--- DATA PROVIDED Enclosed Below ---

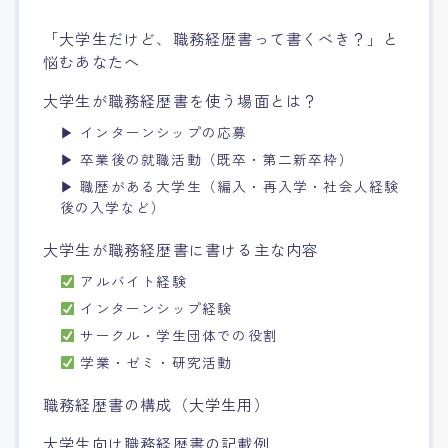
「大学生だけど、職務経歴書って書くべき？」と
悩むあなたへ
大学生が職務経歴書を使う場面とは？
▶ インターンシップの応募
▶ 卒業後の就職活動（既卒・第二新卒枠）
▶ 職歴がある大学生（編入・再入学・社会人経験
後の入学など）
大学生が職務経歴書に書ける主な内容
アルバイト経験
インターンシップ経験
サークル・学生団体での役割
学業・ゼミ・研究活動
職務経歴書の構成（大学生用）
大学生向け職務経歴書の記載例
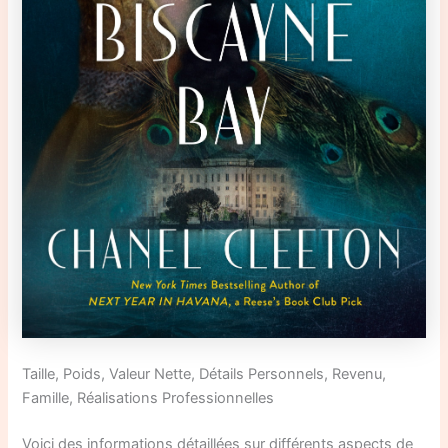
Taille, Poids, Valeur Nette, Détails Personnels, Revenu,
Famille, Réalisations Professionnelles
Voici des informations détaillées sur différents aspects de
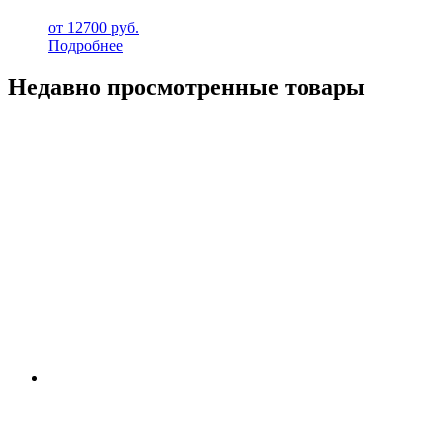
от
12700
руб.
Подробнее
Недавно просмотренные товары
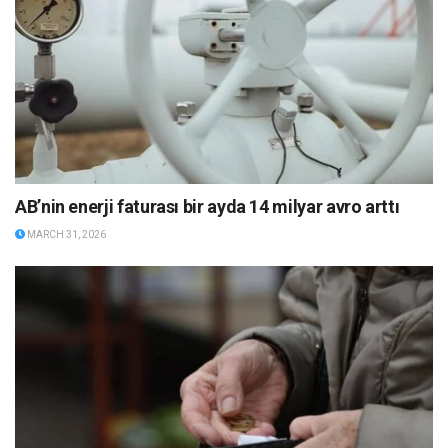
AB’nin enerji faturası bir ayda 14 milyar avro arttı
MARCH 31, 2026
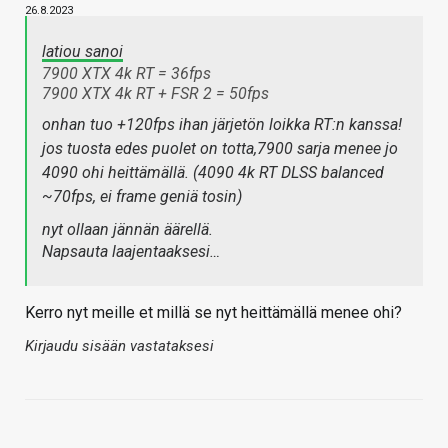
26.8.2023
latiou sanoi
7900 XTX 4k RT = 36fps
7900 XTX 4k RT + FSR 2 = 50fps
onhan tuo +120fps ihan järjetön loikka RT:n kanssa!
jos tuosta edes puolet on totta,7900 sarja menee jo
4090 ohi heittämällä. (4090 4k RT DLSS balanced
~70fps, ei frame geniä tosin)
nyt ollaan jännän äärellä.
Napsauta laajentaaksesi…
Kerro nyt meille et millä se nyt heittämällä menee ohi?
Kirjaudu sisään vastataksesi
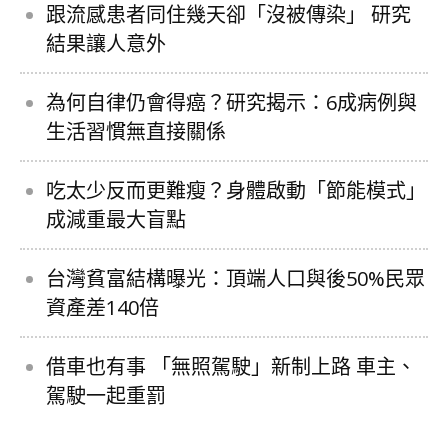
跟流感患者同住幾天卻「沒被傳染」 研究
結果讓人意外
為何自律仍會得癌？研究揭示：6成病例與
生活習慣無直接關係
吃太少反而更難瘦？身體啟動「節能模式」
成減重最大盲點
台灣貧富結構曝光：頂端人口與後50%民眾
資產差140倍
借車也有事 「無照駕駛」新制上路 車主、
駕駛一起重罰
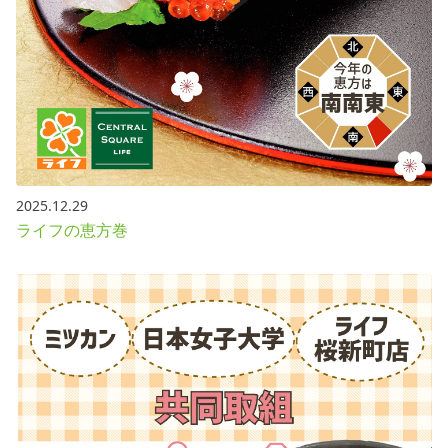
2025.12.29
ライフの恵方巻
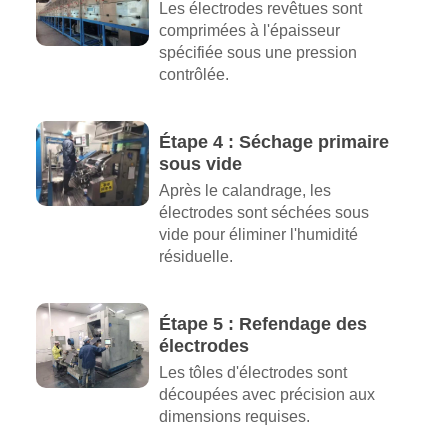
Les électrodes revêtues sont
comprimées à l'épaisseur
spécifiée sous une pression
contrôlée.
Étape 4 : Séchage primaire
sous vide
Après le calandrage, les
électrodes sont séchées sous
vide pour éliminer l'humidité
résiduelle.
Étape 5 : Refendage des
électrodes
Les tôles d'électrodes sont
découpées avec précision aux
dimensions requises.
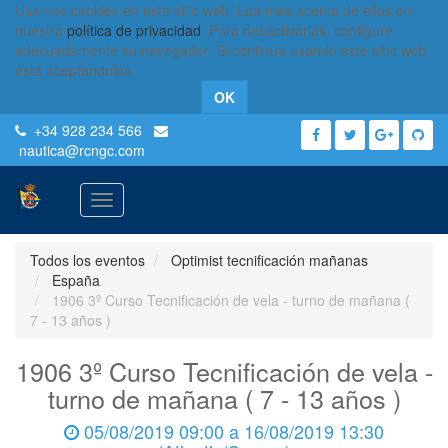
Usamos cookies en este sitio web. Lea más acerca de ellas en
nuestra
política de privacidad
. Para desactivarlas, configure
adecuadamente su navegador. Si continúa usando este sitio web,
está aceptándolas.
OK
+34 928 234 566
nautica
@rcngc.com
Activar
navegación
Todos los eventos
Optimist tecnificación mañanas
España
1906 3º Curso Tecnificación de vela - turno de mañana (
7 - 13 años )
1906 3º Curso Tecnificación de vela -
turno de mañana ( 7 - 13 años )
05/08/2019 09:00
a
16/08/2019 13:30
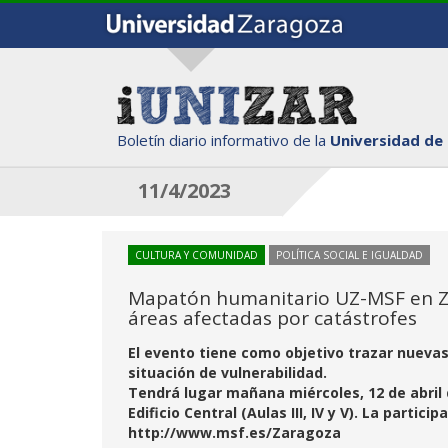
Boletín diario informativo de la
Universidad de
11/4/2023
CULTURA Y COMUNIDAD
POLÍTICA SOCIAL E IGUALDAD
Mapatón humanitario UZ-MSF en Za
áreas afectadas por catástrofes
El evento tiene como objetivo trazar nuevas
situación de vulnerabilidad.
Tendrá lugar mañana miércoles, 12 de abril de
Edificio Central (Aulas III, IV y V). La partic
http://www.msf.es/Zaragoza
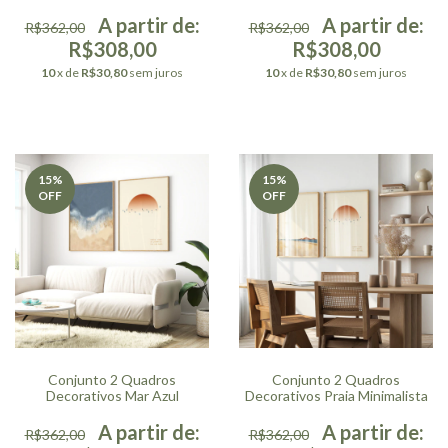
Geométrica
R$362,00
R$362,00
R$308,00
R$308,00
10
x de
R$30,80
sem juros
10
x de
R$30,80
sem juros
15
%
15
%
OFF
OFF
Conjunto 2 Quadros
Conjunto 2 Quadros
Decorativos Mar Azul
Decorativos Praia Minimalista
R$362,00
R$362,00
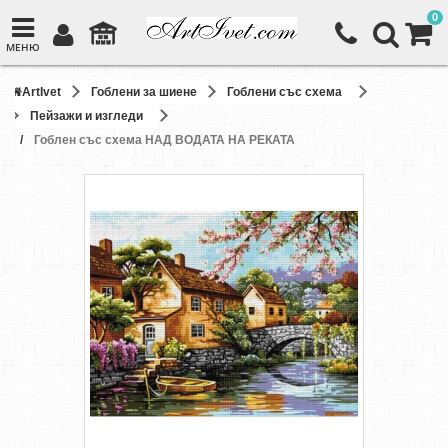
0
МЕНЮ
ArtIvet
Гоблени за шиене
Гоблени със схема
Пейзажи и изгледи
Гоблен със схема НАД ВОДАТА НА РЕКАТА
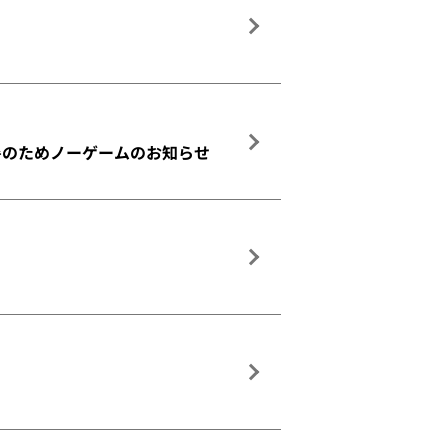
暑のためノーゲームのお知らせ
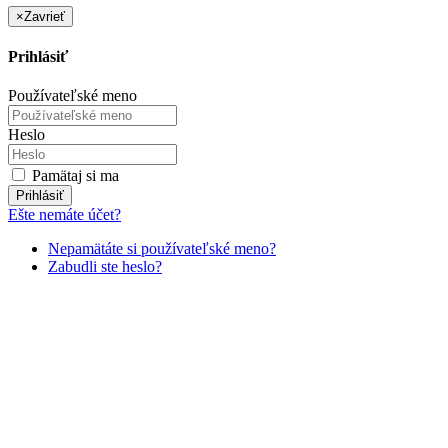
×
Zavrieť
Prihlásiť
Používateľské meno
Heslo
Pamätaj si ma
Prihlásiť
Ešte nemáte účet?
Nepamätáte si používateľské meno?
Zabudli ste heslo?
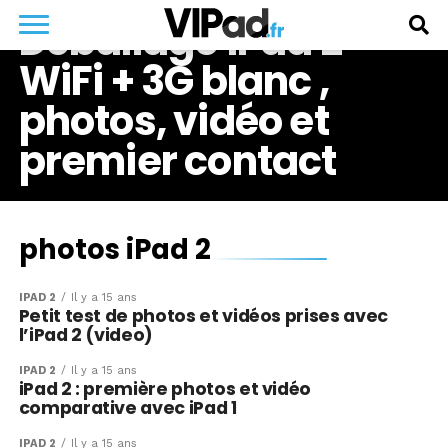
Déballage iPad 2
WiFi + 3G blanc ,
photos, vidéo et
premier contact
photos iPad 2
IPAD 2
Il y a 15 ans
Petit test de photos et vidéos prises avec
l’iPad 2 (video)
IPAD 2
Il y a 15 ans
iPad 2 : première photos et vidéo
comparative avec iPad 1
IPAD 2
Il y a 15 ans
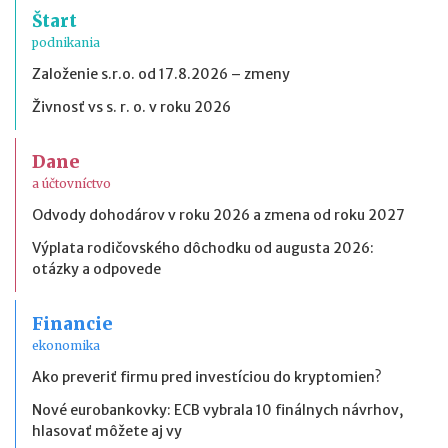
Štart
podnikania
Založenie s.r.o. od 17.8.2026 – zmeny
Živnosť vs s. r. o. v roku 2026
Dane
a účtovníctvo
Odvody dohodárov v roku 2026 a zmena od roku 2027
Výplata rodičovského dôchodku od augusta 2026:
otázky a odpovede
Financie
ekonomika
Ako preveriť firmu pred investíciou do kryptomien?
Nové eurobankovky: ECB vybrala 10 finálnych návrhov,
hlasovať môžete aj vy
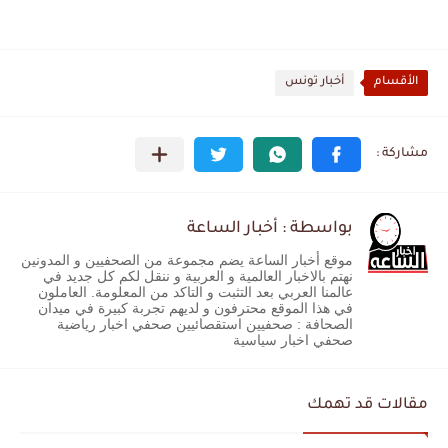
الأقسام
أخبار تونس
بواسطة : أخبار الساعة
موقع أخبار الساعة يضم مجموعة من الصحفيين و المدونين
نهتم بالاخبار العالمية و العربية و ننقل لكم كل جديد في
عالمنا العربي بعد التثبت و التاكد من المعلومة. العاملون
في هذا الموقع محترفون و لديهم تجربة كبيرة في ميدان
الصحافة : صحفيين استقصائيين صحفي اخبار رياضية
صحفي اخبار سياسية
مقالات قد تهمك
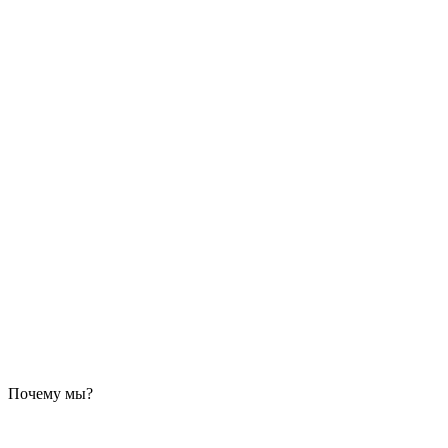
Почему мы?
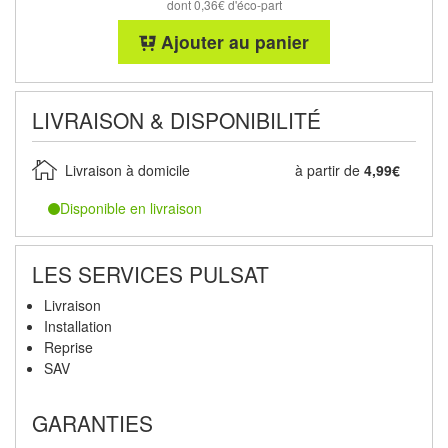
dont 0,36€ d'éco-part
Ajouter au panier
LIVRAISON & DISPONIBILITÉ
Livraison à domicile
à partir de
4,99€
Disponible en livraison
LES SERVICES PULSAT
Livraison
Installation
Reprise
SAV
GARANTIES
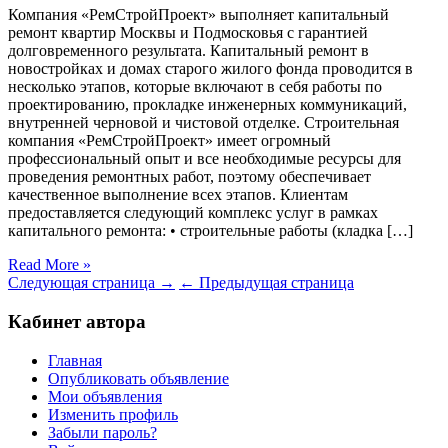
Компания «РемСтройПроект» выполняет капитальный
ремонт квартир Москвы и Подмосковья с гарантией
долговременного результата. Капитальный ремонт в
новостройках и домах старого жилого фонда проводится в
несколько этапов, которые включают в себя работы по
проектированию, прокладке инженерных коммуникаций,
внутренней черновой и чистовой отделке. Строительная
компания «РемСтройПроект» имеет огромный
профессиональный опыт и все необходимые ресурсы для
проведения ремонтных работ, поэтому обеспечивает
качественное выполнение всех этапов. Клиентам
предоставляется следующий комплекс услуг в рамках
капитального ремонта: • строительные работы (кладка […]
Read More »
Следующая страница →
← Предыдущая страница
Кабинет автора
Главная
Опубликовать объявление
Мои объявления
Изменить профиль
Забыли пароль?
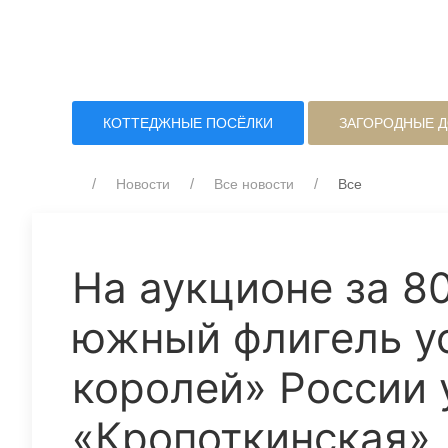
КОТТЕДЖНЫЕ ПОСЁЛКИ
ЗАГОРОДНЫЕ 
Новости
Все новости
Все
На аукционе за 8
южный флигель у
королей» России 
«Кропоткинская»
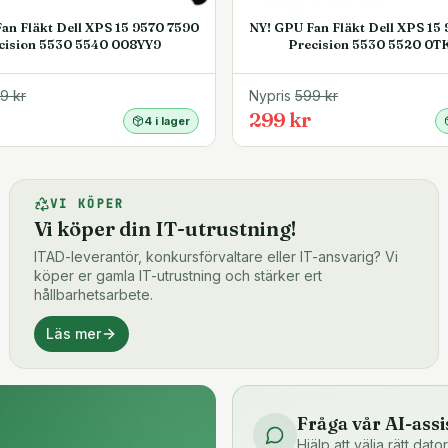
an Fläkt Dell XPS 15 9570 7590
NY! GPU Fan Fläkt Dell XPS 15
cision 5530 5540 008YY9
Precision 5530 5520 0T
99
kr
Nypris
599
kr
299 kr
4 i lager
VI KÖPER
Vi köper din IT-utrustning!
ITAD-leverantör, konkursförvaltare eller IT-ansvarig? Vi
köper er gamla IT-utrustning och stärker ert
hållbarhetsarbete.
Läs mer
Fråga vår AI-assi
Hjälp att välja rätt dat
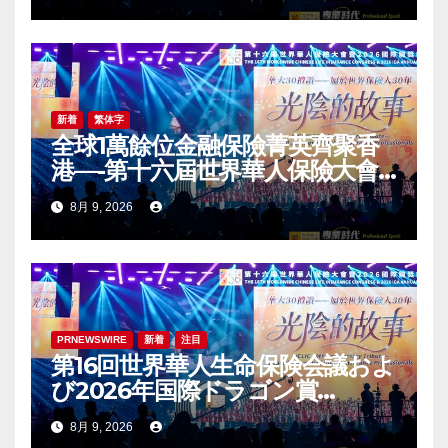
Award (IDA) Annual
Conference Grandly Held
新着
繁体字
全球1萬餘位金融保險菁英齊聚香
港—-第十六屆世界華人保險大會
暨2026國際龍獎IDA年會盛大舉
8月 9, 2026
辦
PRNEWSWIRE
新着
注目
第16回世界華人生命保険会議およ
び2026年国際ドラゴン賞
（IDA）年次会議が盛大に開催
8月 9, 2026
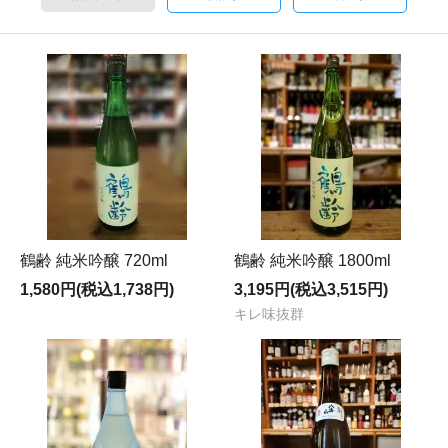
鶴齢 純米吟醸 720ml
鶴齢 純米吟醸 1800ml
1,580円(税込1,738円)
3,195円(税込3,515円)
キレ味抜群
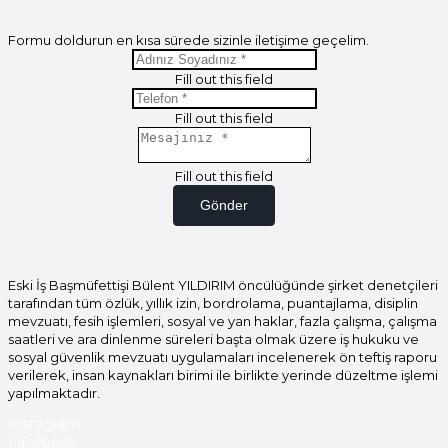
Formu doldurun en kısa sürede sizinle iletişime geçelim.
Fill out this field
Fill out this field
Fill out this field
Gönder
Eski İş Başmüfettişi Bülent YILDIRIM öncülüğünde şirket denetçileri
tarafından tüm özlük, yıllık izin, bordrolama, puantajlama, disiplin
mevzuatı, fesih işlemleri, sosyal ve yan haklar, fazla çalışma, çalışma
saatleri ve ara dinlenme süreleri başta olmak üzere iş hukuku ve
sosyal güvenlik mevzuatı uygulamaları incelenerek ön teftiş raporu
verilerek, insan kaynakları birimi ile birlikte yerinde düzeltme işlemi
yapılmaktadır.
Instagram
Facebook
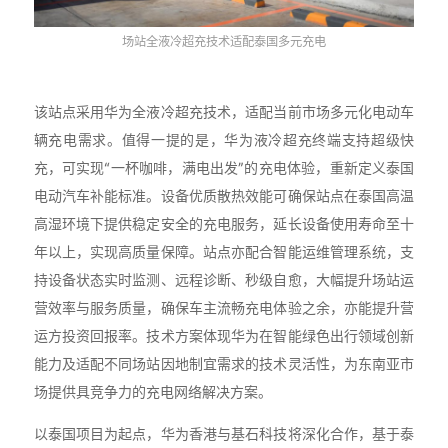
场站全液冷超充技术适配泰国多元充电
该站点采用华为全液冷超充技术，适配当前市场多元化电动车
辆充电需求。值得一提的是，华为液冷超充终端支持超级快
充，可实现“一杯咖啡，满电出发”的充电体验，重新定义泰国
电动汽车补能标准。设备优质散热效能可确保站点在泰国高温
高湿环境下提供稳定安全的充电服务，延长设备使用寿命至十
年以上，实现高质量保障。站点亦配合智能运维管理系统，支
持设备状态实时监测、远程诊断、秒级自愈，大幅提升场站运
营效率与服务质量，确保车主流畅充电体验之余，亦能提升营
运方投资回报率。技术方案体现华为在智能绿色出行领域创新
能力及适配不同场站因地制宜需求的技术灵活性，为东南亚市
场提供具竞争力的充电网络解决方案。
以泰国项目为起点，华为香港与基石科技将深化合作，基于泰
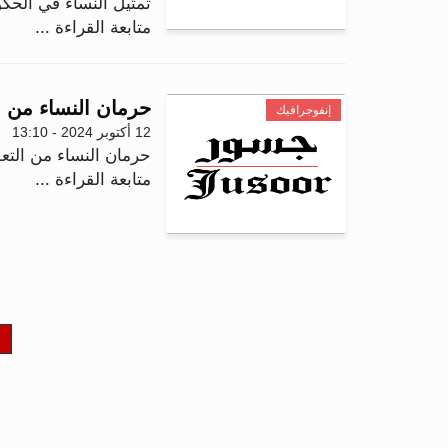
تمثيل النساء في الحكو
متابعة القراءة ...
حرمان النساء من الت
إنفوجرافيك
12 أكتوبر 2024 - 13:10
حرمان النساء من التعلي
متابعة القراءة ...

--- End of Enclosed DATA PROVIDED ---

» TASK DESCRIPTION: Take the material above and output only the lines from the one that contains "吃太少反而更難瘦？身體啟動「節能模式」" through the one that contains "situación de vulnerabilidad.", ends included and images left out.

» RESULT OF THIS TASK:
吃太少反而更難瘦？身體啟動「節能模式」
成減重最大盲點
台灣貧富結構曝光：頂端人口與後50%民眾
資產差140倍
借車也有事 「無照駕駛」新制上路 車主、
駕駛一起重罰
2025.12.29
ライフの恵方巻
Les électrodes revêtues sont
comprimées à l'épaisseur
spécifiée sous une pression
contrôlée.
Étape 4 : Séchage primaire
sous vide
Après le calandrage, les
électrodes sont séchées sous
vide pour éliminer l'humidité
résiduelle.
Étape 5 : Refendage des
électrodes
Les tôles d'électrodes sont
découpées avec précision aux
dimensions requises.
Usamos cookies en este sitio web. Lea más acerca de ellas en
nuestra
política de privacidad
. Para desactivarlas, configure
adecuadamente su navegador. Si continúa usando este sitio web,
está aceptándolas.
OK
+34 928 234 566
nautica
@rcngc.com
Activar
navegación
Todos los eventos
Optimist tecnificación mañanas
España
1906 3º Curso Tecnificación de vela - turno de mañana (
7 - 13 años )
1906 3º Curso Tecnificación de vela -
turno de mañana ( 7 - 13 años )
05/08/2019 09:00
a
16/08/2019 13:30
Boletín diario informativo de la
Universidad de
11/4/2023
CULTURA Y COMUNIDAD
POLÍTICA SOCIAL E IGUALDAD
Mapatón humanitario UZ-MSF en Za
áreas afectadas por catástrofes
El evento tiene como objetivo trazar nuevas
situación de vulnerabilidad.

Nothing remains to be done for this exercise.